70. Cette question porte principalement sur l’attitude du consommateur qui s’apprête à faire un achat. Or, l’examen convenable de la nature des marchandises, des services ou de l’entreprise en cause doit tenir compte du fait que la probabilité que des marques de commerce créent de la confusion peut être moins grande lorsque le consommateur est à la recherche de marchandises ou de services importants ou onéreux. Il n’en demeure pas moins que cette probabilité moins grande est toujours fondée sur la première impression du consommateur lorsqu’il voit les marques en question. Le consommateur à la recherche de marchandises ou de services onéreux pourra n’avoir qu’un vague souvenir d’une marque de commerce qu’il a déjà vue, et il portera probablement un peu plus attention à la marque de commerce qui identifie les marchandises ou services qu’il est en train d’examiner, notamment quant aux similitudes ou différences entre cette marque et celle déjà vue. Comme l’a affirmé le juge Binnie dans Mattel, les marques de commerce sont des raccourcis offerts aux consommateurs. Cette affirmation s’applique, peu importe que les consommateurs soient à la recherche de marchandises ou de services plus ou moins onéreux.

 

71. Il est sans importance que, comme l’a conclu le juge de première instance, « il soit peu probable que les consommateurs basent leur choix sur une première impression » ou que, « en règle générale, ils consacrent un temps appréciable à s’informer sur la source de biens et services qui coûtent cher » (par. 43).  En effet, tant les recherches ultérieures que l’achat qui s’ensuit ont lieu après que le consommateur a vu une marque.

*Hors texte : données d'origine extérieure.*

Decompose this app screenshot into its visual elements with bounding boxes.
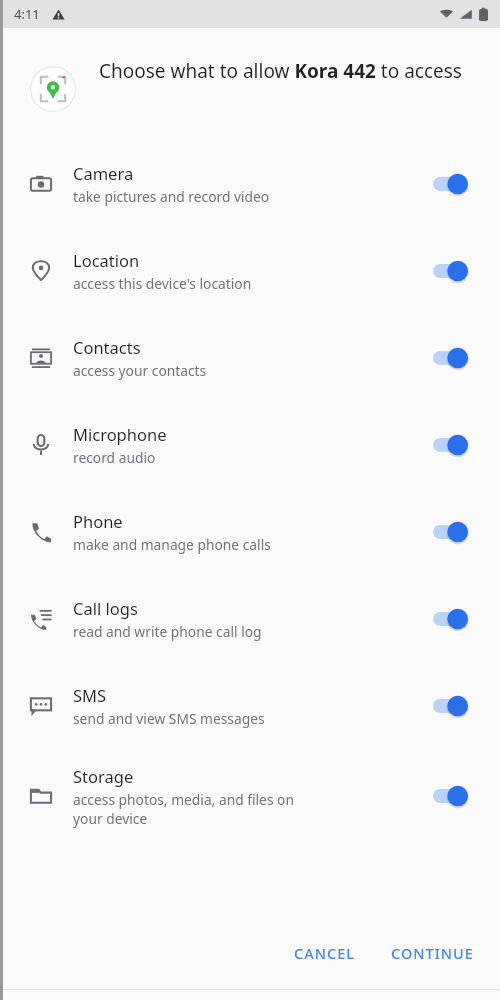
staticText: CONTINUE bbox=[391, 943, 474, 963]
button[interactable]: Microphone bbox=[0, 401, 500, 488]
button[interactable]: Call logs permission toggle bbox=[426, 599, 478, 639]
staticText: Camera bbox=[73, 162, 134, 184]
staticText: make and manage phone calls bbox=[73, 535, 271, 554]
staticText: Storage bbox=[73, 765, 134, 787]
button[interactable]: CANCEL bbox=[282, 933, 367, 973]
button[interactable]: Contacts permission toggle bbox=[426, 338, 478, 378]
button[interactable]: SMS bbox=[0, 662, 500, 749]
staticText: 4:11 bbox=[14, 5, 40, 23]
button[interactable]: Location permission toggle bbox=[426, 251, 478, 291]
staticText: Contacts bbox=[73, 336, 141, 358]
staticText: access your contacts bbox=[73, 361, 207, 380]
staticText: take pictures and record video bbox=[73, 187, 270, 206]
button[interactable]: Camera bbox=[0, 140, 500, 227]
button[interactable]: Call logs bbox=[0, 575, 500, 662]
staticText: SMS bbox=[73, 684, 107, 706]
staticText: record audio bbox=[73, 448, 156, 467]
staticText: CANCEL bbox=[294, 943, 355, 963]
staticText: Microphone bbox=[73, 423, 167, 445]
button[interactable]: Storage permission toggle bbox=[426, 776, 478, 816]
staticText: read and write phone call log bbox=[73, 622, 262, 641]
staticText: Call logs bbox=[73, 597, 138, 619]
button[interactable]: CONTINUE bbox=[379, 933, 486, 973]
staticText: Location bbox=[73, 249, 140, 271]
button[interactable]: Storage bbox=[0, 749, 500, 843]
button[interactable]: Contacts bbox=[0, 314, 500, 401]
button[interactable]: Phone permission toggle bbox=[426, 512, 478, 552]
button[interactable]: Phone bbox=[0, 488, 500, 575]
staticText: access photos, media, and files on your … bbox=[73, 790, 294, 828]
button[interactable]: Microphone permission toggle bbox=[426, 425, 478, 465]
button[interactable]: SMS permission toggle bbox=[426, 686, 478, 726]
staticText: Choose what to allow Kora 442 to access bbox=[99, 58, 462, 84]
staticText: send and view SMS messages bbox=[73, 709, 265, 728]
staticText: access this device's location bbox=[73, 274, 252, 293]
button[interactable]: Camera permission toggle bbox=[426, 164, 478, 204]
button[interactable]: Location bbox=[0, 227, 500, 314]
staticText: Phone bbox=[73, 510, 123, 532]
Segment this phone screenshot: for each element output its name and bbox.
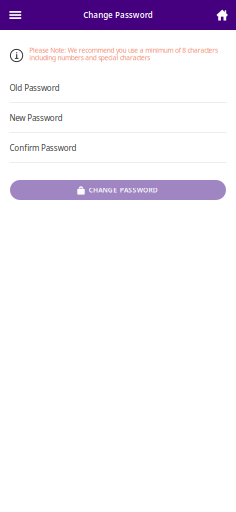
staticText: CHANGE PASSWORD bbox=[89, 186, 158, 194]
staticText: including numbers and special characters bbox=[29, 53, 150, 62]
staticText: New Password bbox=[9, 113, 63, 123]
button[interactable]: Old Password bbox=[0, 73, 236, 103]
staticText: Change Password bbox=[83, 10, 153, 20]
button[interactable]: Confirm Password bbox=[0, 133, 236, 163]
staticText: Please Note: We recommend you use a mini… bbox=[29, 46, 218, 55]
button[interactable]: Menu bbox=[4, 0, 26, 30]
button[interactable]: New Password bbox=[0, 103, 236, 133]
staticText: Old Password bbox=[9, 83, 60, 93]
staticText: Confirm Password bbox=[9, 143, 76, 153]
button[interactable]: Home bbox=[211, 0, 233, 30]
button[interactable]: CHANGE PASSWORD bbox=[10, 180, 226, 200]
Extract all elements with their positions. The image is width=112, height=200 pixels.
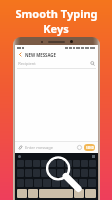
button[interactable] [57,169,64,177]
button[interactable] [52,179,60,187]
button[interactable] [41,160,48,167]
button[interactable] [28,189,38,198]
button[interactable] [41,169,48,177]
button[interactable] [85,189,96,198]
other: Search contacts [90,61,95,66]
other: Back [18,52,23,57]
button[interactable]: Attach file [18,145,23,150]
button[interactable]: SEND [84,144,95,151]
button[interactable] [70,179,78,187]
button[interactable] [49,169,56,177]
staticText: NEW MESSAGE [25,52,56,58]
button[interactable] [65,169,72,177]
button[interactable] [39,189,73,198]
staticText: Recipient [18,61,36,66]
button[interactable]: Settings [18,155,21,158]
staticText: Enter message [25,145,53,150]
staticText: Keys [43,21,69,36]
button[interactable] [74,189,84,198]
button[interactable] [61,179,69,187]
button[interactable]: Back [15,50,98,59]
button[interactable] [17,189,27,198]
button[interactable]: Recipient [15,59,98,68]
staticText: SEND [86,146,94,150]
button[interactable] [57,160,64,167]
button[interactable]: Emoji [77,145,82,150]
button[interactable] [79,179,87,187]
button[interactable] [65,160,72,167]
button[interactable] [49,160,56,167]
staticText: Smooth Typing [15,6,98,21]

[64]           Compte tenu de ce qui précède, je juge que l’examen des facteurs énoncés aux alinéas 6(5)c) et d) favorise l’opposante.

Circonstance additionnelle de l’espèce : aucune preuve de confusion

[65]           Dans ses observations, la requérante indique que l’absence de preuve de confusion constitue une circonstance additionnelle de l’espèce justifiant de conclure qu’il n’existe pas de risque de confusion. Plus particulièrement, la requérante fait valoir qu’elle exerce ses activités depuis 2000 au Canada et qu’elle n’a été témoin d’aucune confusion entre les marques en cause [par. 43 de l’affidavit de M. Conte].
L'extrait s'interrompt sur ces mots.